### WHAT NEEDS TO BE DONE
Copy each line of the listing that includes "gaat".

### RECORDS FOR THE TASK
⟨
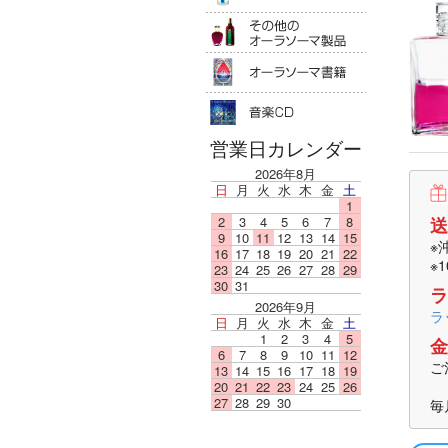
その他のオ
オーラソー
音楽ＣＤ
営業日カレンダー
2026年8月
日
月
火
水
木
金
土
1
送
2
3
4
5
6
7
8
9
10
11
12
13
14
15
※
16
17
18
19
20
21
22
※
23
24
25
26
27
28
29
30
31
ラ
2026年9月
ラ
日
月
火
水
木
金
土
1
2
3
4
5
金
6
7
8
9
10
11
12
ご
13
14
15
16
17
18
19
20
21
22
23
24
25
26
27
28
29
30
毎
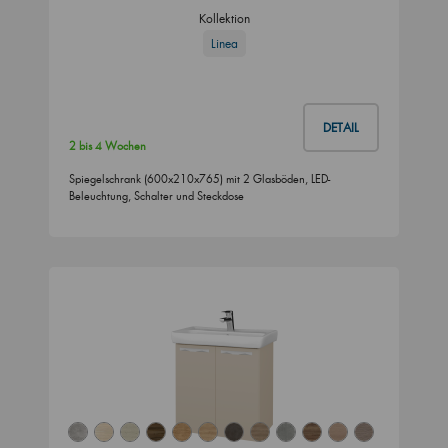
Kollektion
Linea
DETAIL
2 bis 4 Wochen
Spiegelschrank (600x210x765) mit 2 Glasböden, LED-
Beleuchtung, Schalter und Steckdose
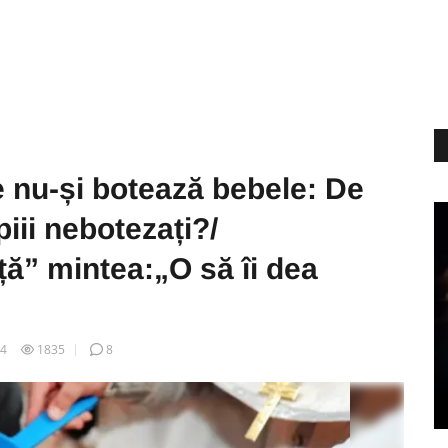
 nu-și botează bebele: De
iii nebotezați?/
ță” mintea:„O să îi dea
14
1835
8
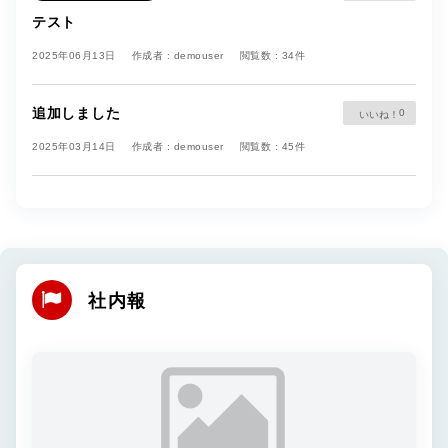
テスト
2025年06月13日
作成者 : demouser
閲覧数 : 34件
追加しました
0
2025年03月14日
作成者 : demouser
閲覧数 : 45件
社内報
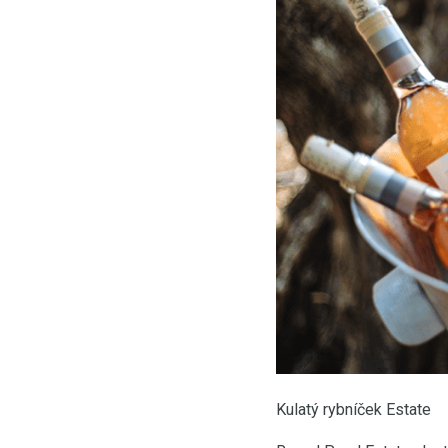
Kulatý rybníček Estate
⟩
⟨
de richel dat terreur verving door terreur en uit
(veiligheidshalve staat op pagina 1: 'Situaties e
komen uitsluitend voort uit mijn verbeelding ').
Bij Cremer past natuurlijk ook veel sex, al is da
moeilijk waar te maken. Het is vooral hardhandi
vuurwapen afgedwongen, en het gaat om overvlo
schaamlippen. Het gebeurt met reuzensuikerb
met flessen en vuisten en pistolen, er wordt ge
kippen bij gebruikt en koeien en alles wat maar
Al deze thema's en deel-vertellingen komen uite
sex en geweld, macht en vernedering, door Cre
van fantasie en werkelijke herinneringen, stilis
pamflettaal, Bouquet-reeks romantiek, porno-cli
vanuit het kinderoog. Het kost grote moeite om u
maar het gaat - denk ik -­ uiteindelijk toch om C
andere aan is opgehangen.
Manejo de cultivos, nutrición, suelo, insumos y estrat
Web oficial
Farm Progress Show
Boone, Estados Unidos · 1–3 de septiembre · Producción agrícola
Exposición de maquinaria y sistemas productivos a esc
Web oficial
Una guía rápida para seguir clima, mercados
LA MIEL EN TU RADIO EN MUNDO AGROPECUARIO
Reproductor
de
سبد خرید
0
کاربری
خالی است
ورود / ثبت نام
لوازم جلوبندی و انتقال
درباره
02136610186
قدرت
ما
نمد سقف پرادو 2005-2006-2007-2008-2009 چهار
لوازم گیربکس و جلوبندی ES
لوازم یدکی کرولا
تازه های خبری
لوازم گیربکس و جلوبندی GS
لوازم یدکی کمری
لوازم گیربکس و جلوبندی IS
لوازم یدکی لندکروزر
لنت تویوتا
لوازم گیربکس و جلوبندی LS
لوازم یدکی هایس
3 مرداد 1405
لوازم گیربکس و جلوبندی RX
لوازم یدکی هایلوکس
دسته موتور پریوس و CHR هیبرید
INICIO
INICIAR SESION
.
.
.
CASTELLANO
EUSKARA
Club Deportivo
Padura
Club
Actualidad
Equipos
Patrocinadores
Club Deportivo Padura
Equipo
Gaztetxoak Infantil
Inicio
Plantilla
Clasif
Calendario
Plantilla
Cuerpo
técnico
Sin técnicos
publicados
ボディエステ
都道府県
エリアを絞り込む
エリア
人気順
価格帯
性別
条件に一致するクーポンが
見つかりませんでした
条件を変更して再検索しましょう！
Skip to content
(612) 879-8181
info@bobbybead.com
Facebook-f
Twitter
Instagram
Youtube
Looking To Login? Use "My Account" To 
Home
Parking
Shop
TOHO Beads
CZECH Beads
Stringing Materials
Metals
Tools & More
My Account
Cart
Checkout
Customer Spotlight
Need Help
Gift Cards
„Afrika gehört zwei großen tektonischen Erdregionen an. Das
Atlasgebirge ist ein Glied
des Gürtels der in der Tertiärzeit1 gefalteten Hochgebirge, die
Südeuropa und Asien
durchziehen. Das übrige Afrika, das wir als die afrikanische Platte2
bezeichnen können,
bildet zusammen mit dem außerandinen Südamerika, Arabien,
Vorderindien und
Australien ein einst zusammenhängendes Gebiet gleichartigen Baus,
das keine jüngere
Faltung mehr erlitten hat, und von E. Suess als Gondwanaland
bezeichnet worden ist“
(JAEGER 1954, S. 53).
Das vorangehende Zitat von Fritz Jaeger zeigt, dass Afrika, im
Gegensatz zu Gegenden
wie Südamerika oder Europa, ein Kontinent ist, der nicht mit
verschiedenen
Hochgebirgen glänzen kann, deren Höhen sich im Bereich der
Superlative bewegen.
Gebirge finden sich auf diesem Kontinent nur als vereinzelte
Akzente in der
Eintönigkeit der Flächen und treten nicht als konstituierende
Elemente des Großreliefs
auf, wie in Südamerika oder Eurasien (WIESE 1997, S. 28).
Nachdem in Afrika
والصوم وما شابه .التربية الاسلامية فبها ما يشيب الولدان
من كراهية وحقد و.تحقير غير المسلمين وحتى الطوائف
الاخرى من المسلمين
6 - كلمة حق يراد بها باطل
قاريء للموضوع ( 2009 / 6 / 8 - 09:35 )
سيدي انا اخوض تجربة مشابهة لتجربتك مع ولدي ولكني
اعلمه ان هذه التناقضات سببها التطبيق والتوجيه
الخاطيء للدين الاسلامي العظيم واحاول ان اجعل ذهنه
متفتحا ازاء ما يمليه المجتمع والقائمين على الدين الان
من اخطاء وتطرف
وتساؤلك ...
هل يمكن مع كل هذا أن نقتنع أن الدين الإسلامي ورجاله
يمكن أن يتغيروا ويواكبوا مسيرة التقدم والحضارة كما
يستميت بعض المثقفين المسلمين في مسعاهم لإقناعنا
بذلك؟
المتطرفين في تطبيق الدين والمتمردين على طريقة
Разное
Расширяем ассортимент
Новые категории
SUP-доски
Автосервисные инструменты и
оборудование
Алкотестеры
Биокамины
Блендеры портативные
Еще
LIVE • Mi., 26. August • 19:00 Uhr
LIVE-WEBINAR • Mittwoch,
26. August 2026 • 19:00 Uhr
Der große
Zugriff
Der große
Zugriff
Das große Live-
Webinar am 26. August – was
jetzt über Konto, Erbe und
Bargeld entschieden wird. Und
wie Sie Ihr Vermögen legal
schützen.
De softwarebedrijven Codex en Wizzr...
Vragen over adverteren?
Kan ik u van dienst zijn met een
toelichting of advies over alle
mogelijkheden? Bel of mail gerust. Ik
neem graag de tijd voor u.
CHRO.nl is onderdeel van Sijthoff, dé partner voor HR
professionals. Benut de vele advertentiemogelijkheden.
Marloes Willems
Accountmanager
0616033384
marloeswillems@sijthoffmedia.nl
⟩
### REPLY TO THE TASK
vuurwapen afgedwongen, en het gaat om overvlo
maar het gaat - denk ik -­ uiteindelijk toch om C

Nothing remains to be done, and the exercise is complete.